"""
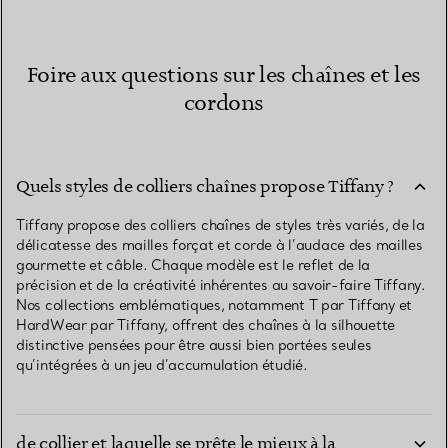
Foire aux questions sur les chaînes et les
cordons
Quels styles de colliers chaînes propose Tiffany ?
Tiffany propose des colliers chaînes de styles très variés, de la
délicatesse des mailles forçat et corde à l’audace des mailles
gourmette et câble. Chaque modèle est le reflet de la
précision et de la créativité inhérentes au savoir-faire Tiffany.
Nos collections emblématiques, notamment T par Tiffany et
HardWear par Tiffany, offrent des chaînes à la silhouette
distinctive pensées pour être aussi bien portées seules
qu’intégrées à un jeu d’accumulation étudié.
Quelles sont les longueurs standards des chaînes
de collier et laquelle se prête le mieux à la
"""
• _TRY IT_
Please set down exactly the lines running from the one with "Quels styles de" to the last line of the entries above, both of them included, and no others.

• _WRITTEN SOLUTION_
Quels styles de colliers chaînes propose Tiffany ?
Tiffany propose des colliers chaînes de styles très variés, de la
délicatesse des mailles forçat et corde à l’audace des mailles
gourmette et câble. Chaque modèle est le reflet de la
précision et de la créativité inhérentes au savoir-faire Tiffany.
Nos collections emblématiques, notamment T par Tiffany et
HardWear par Tiffany, offrent des chaînes à la silhouette
distinctive pensées pour être aussi bien portées seules
qu’intégrées à un jeu d’accumulation étudié.
Quelles sont les longueurs standards des chaînes
de collier et laquelle se prête le mieux à la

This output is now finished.